(Saved entries)
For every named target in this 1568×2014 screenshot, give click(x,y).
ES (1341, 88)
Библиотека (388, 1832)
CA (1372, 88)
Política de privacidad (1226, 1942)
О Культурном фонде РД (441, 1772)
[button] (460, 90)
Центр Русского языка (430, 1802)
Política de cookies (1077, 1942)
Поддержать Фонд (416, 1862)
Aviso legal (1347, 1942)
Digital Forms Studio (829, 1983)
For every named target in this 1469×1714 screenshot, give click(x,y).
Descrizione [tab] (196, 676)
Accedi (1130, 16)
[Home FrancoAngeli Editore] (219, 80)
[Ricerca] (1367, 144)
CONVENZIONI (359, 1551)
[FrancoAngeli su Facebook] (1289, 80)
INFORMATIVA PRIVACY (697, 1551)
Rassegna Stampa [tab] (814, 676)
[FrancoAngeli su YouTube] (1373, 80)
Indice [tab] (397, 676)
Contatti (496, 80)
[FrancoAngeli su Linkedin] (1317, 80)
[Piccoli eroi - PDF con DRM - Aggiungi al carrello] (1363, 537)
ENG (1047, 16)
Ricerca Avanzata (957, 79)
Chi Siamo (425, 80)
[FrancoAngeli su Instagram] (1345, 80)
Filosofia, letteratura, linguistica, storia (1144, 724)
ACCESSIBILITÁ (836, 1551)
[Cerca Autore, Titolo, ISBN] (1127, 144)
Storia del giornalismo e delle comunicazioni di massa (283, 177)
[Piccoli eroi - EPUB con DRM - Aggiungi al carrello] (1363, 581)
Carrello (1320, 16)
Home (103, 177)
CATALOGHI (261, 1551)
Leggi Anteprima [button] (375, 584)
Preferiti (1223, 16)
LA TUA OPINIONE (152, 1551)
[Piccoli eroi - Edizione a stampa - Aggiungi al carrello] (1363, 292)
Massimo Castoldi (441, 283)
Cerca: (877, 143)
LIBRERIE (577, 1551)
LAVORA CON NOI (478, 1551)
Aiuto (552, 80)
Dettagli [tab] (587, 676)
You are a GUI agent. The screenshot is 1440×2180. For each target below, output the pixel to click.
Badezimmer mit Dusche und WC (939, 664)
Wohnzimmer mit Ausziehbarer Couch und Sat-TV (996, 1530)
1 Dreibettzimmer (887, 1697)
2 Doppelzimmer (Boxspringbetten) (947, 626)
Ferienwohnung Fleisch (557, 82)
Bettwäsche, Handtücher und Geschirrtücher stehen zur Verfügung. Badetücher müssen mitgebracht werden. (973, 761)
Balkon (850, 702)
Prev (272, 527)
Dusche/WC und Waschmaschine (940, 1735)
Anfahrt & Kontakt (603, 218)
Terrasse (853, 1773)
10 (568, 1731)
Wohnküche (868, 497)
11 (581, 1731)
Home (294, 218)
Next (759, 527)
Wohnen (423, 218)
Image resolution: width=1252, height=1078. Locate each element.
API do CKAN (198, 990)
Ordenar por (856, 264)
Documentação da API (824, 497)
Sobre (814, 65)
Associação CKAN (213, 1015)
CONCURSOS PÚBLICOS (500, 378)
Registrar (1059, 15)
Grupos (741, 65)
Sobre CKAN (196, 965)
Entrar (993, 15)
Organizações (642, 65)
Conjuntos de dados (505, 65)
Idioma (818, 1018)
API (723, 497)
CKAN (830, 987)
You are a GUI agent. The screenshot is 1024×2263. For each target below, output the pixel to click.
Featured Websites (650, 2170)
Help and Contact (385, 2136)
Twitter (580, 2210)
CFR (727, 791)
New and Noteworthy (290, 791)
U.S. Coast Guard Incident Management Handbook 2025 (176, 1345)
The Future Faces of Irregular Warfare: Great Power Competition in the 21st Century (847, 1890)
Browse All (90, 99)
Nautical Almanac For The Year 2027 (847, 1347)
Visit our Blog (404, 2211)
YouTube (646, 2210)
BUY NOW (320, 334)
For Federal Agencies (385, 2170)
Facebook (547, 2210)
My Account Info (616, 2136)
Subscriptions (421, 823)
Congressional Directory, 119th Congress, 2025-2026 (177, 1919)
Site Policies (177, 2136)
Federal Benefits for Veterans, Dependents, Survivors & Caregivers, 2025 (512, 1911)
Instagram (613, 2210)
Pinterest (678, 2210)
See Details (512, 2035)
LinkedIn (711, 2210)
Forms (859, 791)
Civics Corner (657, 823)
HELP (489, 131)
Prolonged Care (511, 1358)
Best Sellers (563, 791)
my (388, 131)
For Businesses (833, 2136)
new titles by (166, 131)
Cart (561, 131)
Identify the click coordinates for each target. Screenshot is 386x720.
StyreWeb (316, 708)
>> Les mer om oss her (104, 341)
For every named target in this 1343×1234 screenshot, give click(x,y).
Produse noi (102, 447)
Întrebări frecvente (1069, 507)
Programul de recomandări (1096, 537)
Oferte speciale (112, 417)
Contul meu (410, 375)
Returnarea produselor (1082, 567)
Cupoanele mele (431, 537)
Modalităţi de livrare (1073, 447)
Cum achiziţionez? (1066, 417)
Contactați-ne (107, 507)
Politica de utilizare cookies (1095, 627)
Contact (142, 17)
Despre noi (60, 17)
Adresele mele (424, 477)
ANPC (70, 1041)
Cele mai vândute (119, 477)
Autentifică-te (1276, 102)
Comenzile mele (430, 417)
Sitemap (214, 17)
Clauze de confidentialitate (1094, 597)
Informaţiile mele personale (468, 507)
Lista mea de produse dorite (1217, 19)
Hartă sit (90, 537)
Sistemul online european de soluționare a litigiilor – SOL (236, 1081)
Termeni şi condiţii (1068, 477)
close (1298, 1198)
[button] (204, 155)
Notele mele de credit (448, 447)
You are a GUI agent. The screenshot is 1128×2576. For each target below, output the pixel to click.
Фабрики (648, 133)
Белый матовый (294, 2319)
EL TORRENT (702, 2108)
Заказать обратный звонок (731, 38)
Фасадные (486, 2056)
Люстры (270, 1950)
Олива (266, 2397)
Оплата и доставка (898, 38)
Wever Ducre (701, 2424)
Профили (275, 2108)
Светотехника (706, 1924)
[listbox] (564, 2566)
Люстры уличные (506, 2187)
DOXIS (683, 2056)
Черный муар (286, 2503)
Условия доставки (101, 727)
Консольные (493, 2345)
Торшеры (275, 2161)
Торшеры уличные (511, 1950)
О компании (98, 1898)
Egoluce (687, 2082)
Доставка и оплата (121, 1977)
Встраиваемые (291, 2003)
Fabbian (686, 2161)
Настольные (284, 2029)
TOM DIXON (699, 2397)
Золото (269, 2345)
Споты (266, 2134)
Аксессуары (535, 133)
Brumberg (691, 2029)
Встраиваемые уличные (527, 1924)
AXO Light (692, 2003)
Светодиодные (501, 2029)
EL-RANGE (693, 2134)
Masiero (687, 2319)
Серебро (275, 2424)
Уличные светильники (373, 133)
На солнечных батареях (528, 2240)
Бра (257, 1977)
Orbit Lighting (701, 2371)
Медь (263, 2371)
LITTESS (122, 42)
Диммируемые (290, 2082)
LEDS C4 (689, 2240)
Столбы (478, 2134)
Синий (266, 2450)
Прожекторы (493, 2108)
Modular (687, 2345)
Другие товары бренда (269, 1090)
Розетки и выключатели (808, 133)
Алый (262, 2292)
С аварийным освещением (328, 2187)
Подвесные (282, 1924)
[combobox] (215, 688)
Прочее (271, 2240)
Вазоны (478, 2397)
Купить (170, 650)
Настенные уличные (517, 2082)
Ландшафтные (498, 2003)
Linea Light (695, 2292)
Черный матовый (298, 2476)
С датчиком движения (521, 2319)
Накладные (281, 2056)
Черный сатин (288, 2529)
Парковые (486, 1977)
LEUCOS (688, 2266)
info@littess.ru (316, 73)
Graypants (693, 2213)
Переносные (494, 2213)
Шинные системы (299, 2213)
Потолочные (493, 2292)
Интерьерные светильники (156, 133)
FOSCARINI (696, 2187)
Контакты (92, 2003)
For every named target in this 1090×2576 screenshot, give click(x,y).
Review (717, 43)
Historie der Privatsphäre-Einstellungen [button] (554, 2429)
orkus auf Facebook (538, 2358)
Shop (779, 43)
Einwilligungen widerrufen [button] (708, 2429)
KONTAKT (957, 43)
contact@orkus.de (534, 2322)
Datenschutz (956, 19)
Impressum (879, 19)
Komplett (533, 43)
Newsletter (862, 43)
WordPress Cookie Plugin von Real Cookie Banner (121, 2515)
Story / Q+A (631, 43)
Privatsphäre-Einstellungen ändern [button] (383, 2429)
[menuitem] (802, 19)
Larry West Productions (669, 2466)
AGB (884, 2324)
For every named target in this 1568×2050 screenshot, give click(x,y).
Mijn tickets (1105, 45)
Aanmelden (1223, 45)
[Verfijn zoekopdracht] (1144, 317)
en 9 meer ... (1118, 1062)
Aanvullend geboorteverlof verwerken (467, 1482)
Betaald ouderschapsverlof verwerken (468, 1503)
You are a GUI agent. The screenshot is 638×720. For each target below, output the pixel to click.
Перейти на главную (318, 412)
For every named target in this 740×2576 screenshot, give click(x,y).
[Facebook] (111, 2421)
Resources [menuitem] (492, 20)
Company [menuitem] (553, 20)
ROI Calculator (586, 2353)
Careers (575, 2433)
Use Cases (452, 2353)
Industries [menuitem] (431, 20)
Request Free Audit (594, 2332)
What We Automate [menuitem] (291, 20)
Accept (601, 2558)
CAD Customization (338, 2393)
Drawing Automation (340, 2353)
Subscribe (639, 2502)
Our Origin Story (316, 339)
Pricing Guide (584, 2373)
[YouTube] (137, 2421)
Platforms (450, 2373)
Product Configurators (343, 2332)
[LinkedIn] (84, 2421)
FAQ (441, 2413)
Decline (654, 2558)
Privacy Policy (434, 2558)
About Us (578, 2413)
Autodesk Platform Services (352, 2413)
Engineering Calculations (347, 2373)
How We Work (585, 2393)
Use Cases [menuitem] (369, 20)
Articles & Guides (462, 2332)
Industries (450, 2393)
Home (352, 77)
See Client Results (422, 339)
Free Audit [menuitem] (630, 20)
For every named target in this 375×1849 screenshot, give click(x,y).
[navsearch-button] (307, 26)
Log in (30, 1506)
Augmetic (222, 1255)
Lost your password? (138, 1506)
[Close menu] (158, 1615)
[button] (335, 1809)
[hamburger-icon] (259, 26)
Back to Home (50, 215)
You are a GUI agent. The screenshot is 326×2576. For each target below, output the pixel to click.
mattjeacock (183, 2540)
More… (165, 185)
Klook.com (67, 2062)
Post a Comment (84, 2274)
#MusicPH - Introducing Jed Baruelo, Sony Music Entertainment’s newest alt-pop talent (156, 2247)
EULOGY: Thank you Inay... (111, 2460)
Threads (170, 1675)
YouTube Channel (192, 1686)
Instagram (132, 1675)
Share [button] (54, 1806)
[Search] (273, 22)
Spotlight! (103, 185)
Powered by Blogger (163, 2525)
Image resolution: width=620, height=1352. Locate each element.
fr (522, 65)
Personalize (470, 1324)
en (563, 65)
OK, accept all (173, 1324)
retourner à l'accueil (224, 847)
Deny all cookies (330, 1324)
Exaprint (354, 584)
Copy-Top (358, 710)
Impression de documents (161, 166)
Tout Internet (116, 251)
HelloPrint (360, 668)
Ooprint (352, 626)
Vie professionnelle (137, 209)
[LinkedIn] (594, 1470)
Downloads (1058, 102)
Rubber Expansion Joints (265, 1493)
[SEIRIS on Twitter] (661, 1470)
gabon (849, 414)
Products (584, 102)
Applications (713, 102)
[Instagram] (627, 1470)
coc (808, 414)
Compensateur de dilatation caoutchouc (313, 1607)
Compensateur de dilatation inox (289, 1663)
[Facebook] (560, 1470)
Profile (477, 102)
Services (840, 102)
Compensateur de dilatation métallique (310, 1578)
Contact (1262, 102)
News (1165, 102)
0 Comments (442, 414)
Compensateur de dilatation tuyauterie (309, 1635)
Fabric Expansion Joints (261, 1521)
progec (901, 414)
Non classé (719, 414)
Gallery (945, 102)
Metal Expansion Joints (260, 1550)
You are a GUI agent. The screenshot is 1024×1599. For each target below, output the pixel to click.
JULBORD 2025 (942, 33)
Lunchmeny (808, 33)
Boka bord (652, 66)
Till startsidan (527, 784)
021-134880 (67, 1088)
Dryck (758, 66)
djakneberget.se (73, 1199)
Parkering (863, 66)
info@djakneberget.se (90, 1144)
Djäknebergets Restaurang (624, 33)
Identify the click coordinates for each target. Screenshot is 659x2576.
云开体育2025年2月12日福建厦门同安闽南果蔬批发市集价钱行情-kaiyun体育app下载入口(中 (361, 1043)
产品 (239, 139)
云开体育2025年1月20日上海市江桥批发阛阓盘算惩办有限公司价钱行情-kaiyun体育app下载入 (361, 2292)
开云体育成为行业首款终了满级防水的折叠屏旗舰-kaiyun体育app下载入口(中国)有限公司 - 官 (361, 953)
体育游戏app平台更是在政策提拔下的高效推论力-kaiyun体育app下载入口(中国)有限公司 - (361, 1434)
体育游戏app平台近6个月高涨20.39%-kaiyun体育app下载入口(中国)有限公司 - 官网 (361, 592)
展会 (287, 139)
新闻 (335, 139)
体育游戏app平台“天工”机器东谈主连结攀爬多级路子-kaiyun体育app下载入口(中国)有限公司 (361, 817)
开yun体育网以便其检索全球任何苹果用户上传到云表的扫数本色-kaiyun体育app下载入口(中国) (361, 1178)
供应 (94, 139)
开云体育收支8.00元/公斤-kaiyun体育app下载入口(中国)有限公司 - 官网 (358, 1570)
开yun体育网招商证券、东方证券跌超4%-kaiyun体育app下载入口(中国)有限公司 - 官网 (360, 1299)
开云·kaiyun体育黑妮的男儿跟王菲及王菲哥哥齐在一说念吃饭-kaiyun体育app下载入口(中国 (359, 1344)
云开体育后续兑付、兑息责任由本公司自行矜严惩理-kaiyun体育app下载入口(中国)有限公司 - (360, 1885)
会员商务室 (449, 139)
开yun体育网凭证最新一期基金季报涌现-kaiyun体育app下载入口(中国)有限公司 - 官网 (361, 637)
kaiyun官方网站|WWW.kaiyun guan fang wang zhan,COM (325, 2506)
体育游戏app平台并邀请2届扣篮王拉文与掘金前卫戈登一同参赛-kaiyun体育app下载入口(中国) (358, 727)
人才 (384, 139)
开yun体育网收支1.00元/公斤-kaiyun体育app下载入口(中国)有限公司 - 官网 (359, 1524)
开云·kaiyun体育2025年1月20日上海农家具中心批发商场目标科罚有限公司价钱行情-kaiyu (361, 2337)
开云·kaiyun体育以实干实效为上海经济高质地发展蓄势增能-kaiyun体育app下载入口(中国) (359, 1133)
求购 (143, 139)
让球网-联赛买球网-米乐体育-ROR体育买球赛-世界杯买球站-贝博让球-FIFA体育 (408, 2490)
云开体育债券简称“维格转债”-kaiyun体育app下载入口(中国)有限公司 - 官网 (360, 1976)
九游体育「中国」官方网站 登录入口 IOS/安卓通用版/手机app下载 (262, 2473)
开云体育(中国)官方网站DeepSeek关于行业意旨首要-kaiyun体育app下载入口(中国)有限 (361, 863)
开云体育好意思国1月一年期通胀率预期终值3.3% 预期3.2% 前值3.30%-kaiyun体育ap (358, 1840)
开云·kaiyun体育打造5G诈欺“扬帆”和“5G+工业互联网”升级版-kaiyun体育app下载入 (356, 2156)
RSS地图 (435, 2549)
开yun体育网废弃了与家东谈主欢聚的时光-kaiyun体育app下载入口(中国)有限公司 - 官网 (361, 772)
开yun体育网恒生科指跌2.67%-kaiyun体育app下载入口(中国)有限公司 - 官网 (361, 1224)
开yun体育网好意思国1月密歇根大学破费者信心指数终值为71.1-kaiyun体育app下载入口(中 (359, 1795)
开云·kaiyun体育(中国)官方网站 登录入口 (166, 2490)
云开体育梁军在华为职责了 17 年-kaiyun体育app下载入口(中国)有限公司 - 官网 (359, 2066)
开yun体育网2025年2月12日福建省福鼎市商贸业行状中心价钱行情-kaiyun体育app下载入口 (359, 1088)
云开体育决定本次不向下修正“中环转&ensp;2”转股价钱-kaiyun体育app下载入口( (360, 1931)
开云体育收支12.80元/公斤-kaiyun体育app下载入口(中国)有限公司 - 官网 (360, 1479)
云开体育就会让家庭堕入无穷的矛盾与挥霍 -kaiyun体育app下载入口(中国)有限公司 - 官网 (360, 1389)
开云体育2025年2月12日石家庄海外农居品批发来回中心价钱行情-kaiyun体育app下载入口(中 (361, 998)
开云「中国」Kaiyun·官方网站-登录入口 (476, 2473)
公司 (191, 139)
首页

▸ Your assignment
Return, word for word, every line from the top of the entries down to the line that holds "[Cerca Autore, Titolo, ISBN] (1127, 144)", both included.

▸ Answer to this exercise
For every named target in this 1568×2014 screenshot, give click(x,y).
ES (1341, 88)
Библиотека (388, 1832)
CA (1372, 88)
Política de privacidad (1226, 1942)
О Культурном фонде РД (441, 1772)
[button] (460, 90)
Центр Русского языка (430, 1802)
Política de cookies (1077, 1942)
Поддержать Фонд (416, 1862)
Aviso legal (1347, 1942)
Digital Forms Studio (829, 1983)
For every named target in this 1469×1714 screenshot, give click(x,y).
Descrizione [tab] (196, 676)
Accedi (1130, 16)
[Home FrancoAngeli Editore] (219, 80)
[Ricerca] (1367, 144)
CONVENZIONI (359, 1551)
[FrancoAngeli su Facebook] (1289, 80)
INFORMATIVA PRIVACY (697, 1551)
Rassegna Stampa [tab] (814, 676)
[FrancoAngeli su YouTube] (1373, 80)
Indice [tab] (397, 676)
Contatti (496, 80)
[FrancoAngeli su Linkedin] (1317, 80)
[Piccoli eroi - PDF con DRM - Aggiungi al carrello] (1363, 537)
ENG (1047, 16)
Ricerca Avanzata (957, 79)
Chi Siamo (425, 80)
[FrancoAngeli su Instagram] (1345, 80)
Filosofia, letteratura, linguistica, storia (1144, 724)
ACCESSIBILITÁ (836, 1551)
[Cerca Autore, Titolo, ISBN] (1127, 144)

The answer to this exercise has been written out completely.